Stored records:
===

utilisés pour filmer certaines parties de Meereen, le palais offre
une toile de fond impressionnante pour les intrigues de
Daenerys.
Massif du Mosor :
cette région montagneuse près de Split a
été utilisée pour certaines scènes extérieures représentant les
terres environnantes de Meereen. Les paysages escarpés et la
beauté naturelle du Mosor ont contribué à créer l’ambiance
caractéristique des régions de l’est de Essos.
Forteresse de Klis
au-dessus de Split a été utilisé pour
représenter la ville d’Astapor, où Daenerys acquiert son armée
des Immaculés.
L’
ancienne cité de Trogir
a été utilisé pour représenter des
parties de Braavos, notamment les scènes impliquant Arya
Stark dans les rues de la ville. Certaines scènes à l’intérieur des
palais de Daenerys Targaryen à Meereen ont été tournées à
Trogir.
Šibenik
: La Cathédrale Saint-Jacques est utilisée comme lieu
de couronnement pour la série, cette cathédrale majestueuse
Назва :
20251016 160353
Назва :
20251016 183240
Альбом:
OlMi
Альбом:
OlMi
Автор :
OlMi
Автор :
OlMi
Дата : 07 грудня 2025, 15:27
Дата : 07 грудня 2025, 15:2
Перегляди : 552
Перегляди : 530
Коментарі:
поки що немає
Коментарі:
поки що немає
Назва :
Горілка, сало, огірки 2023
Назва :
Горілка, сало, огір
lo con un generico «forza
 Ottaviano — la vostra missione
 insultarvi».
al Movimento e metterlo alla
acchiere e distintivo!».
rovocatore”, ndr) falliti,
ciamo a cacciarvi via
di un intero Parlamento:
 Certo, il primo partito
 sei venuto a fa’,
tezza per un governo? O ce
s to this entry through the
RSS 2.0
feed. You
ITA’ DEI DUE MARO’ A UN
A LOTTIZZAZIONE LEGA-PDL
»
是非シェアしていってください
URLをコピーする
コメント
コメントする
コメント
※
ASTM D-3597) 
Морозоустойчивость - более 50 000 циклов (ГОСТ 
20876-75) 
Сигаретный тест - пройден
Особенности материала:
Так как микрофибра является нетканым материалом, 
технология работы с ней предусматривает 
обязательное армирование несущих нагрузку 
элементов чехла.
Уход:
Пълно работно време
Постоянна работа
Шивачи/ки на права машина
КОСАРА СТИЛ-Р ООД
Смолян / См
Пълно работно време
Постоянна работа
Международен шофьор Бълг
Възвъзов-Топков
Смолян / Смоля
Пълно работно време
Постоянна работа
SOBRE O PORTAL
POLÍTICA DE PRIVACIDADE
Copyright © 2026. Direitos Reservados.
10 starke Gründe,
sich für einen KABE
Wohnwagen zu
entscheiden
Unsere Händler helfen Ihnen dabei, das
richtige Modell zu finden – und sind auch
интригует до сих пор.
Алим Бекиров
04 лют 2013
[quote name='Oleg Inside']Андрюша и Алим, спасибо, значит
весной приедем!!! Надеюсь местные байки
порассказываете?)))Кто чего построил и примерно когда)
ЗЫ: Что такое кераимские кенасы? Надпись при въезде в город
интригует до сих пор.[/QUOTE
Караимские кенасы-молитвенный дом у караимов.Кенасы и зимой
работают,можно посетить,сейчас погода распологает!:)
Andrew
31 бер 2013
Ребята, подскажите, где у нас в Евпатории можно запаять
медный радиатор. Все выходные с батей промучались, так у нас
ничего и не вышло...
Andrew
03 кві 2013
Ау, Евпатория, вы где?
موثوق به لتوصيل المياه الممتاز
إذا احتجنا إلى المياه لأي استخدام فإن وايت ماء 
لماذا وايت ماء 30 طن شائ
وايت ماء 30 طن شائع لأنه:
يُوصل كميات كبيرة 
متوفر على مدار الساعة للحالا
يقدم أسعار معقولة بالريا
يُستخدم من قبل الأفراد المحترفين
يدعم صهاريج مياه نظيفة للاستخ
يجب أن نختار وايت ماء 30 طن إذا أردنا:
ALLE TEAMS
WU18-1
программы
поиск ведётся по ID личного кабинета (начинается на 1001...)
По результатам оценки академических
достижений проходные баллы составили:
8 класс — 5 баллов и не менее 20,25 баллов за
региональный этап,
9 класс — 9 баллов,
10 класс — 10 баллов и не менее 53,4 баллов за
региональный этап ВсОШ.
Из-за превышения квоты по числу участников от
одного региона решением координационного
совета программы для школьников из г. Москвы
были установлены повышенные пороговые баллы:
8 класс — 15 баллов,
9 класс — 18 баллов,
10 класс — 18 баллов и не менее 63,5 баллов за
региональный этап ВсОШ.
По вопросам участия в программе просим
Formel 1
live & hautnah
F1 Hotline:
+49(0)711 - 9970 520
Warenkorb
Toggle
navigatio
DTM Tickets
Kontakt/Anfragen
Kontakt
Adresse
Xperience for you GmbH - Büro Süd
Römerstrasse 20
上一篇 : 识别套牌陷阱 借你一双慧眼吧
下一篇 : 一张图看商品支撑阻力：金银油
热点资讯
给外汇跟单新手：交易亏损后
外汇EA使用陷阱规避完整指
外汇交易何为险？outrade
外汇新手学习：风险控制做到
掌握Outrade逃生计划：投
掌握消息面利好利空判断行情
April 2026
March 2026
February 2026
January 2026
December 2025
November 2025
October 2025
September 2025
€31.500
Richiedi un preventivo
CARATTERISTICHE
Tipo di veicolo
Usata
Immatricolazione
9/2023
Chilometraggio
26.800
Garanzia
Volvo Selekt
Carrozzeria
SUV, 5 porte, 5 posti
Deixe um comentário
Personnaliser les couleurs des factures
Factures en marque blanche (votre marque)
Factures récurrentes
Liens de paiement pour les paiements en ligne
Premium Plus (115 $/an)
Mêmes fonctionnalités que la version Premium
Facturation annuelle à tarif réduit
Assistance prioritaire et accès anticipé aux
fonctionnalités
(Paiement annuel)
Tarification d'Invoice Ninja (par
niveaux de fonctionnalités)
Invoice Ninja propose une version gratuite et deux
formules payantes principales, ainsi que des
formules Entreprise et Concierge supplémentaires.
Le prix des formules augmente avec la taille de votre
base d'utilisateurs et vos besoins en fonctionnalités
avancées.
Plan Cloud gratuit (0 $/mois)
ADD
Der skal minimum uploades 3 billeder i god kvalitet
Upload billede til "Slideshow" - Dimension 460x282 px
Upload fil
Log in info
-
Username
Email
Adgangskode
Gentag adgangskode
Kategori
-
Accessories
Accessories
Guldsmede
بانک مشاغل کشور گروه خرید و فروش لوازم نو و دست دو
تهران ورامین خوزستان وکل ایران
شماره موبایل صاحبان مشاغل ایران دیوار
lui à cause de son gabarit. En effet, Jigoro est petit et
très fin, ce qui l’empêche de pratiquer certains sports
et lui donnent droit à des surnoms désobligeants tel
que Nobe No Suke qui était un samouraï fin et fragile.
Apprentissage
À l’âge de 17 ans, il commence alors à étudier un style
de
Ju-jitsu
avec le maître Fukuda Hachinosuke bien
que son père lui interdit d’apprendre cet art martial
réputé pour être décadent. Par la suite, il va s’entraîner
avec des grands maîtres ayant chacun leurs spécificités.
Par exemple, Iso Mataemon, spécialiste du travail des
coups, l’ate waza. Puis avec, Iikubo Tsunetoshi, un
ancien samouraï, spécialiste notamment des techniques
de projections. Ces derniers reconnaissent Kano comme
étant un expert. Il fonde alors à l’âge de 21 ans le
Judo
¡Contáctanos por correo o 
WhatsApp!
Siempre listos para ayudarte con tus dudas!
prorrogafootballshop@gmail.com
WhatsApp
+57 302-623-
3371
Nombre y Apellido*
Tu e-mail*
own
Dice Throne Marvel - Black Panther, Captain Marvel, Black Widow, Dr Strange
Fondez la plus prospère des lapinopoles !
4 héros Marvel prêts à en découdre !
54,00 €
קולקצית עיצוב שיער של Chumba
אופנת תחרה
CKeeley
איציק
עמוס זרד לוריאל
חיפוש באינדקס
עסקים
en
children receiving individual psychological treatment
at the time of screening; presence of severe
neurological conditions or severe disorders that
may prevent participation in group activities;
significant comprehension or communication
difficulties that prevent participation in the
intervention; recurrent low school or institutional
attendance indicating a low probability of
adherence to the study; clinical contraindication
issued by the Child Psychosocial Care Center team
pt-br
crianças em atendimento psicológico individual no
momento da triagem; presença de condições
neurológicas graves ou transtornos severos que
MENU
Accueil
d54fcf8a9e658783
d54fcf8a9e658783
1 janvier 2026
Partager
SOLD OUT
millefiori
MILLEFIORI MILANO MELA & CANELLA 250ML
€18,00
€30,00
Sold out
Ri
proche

===

AIM OF THE EXERCISE:
Taking the entries above, restate exactly those lines that fall between the line with "Fondez la plus prospère des lapinopoles !" and the line with "crianças em atendimento", keeping both of those lines too.

ANSWER BOX:
Fondez la plus prospère des lapinopoles !
4 héros Marvel prêts à en découdre !
54,00 €
קולקצית עיצוב שיער של Chumba
אופנת תחרה
CKeeley
איציק
עמוס זרד לוריאל
חיפוש באינדקס
עסקים
en
children receiving individual psychological treatment
at the time of screening; presence of severe
neurological conditions or severe disorders that
may prevent participation in group activities;
significant comprehension or communication
difficulties that prevent participation in the
intervention; recurrent low school or institutional
attendance indicating a low probability of
adherence to the study; clinical contraindication
issued by the Child Psychosocial Care Center team
pt-br
crianças em atendimento psicológico individual no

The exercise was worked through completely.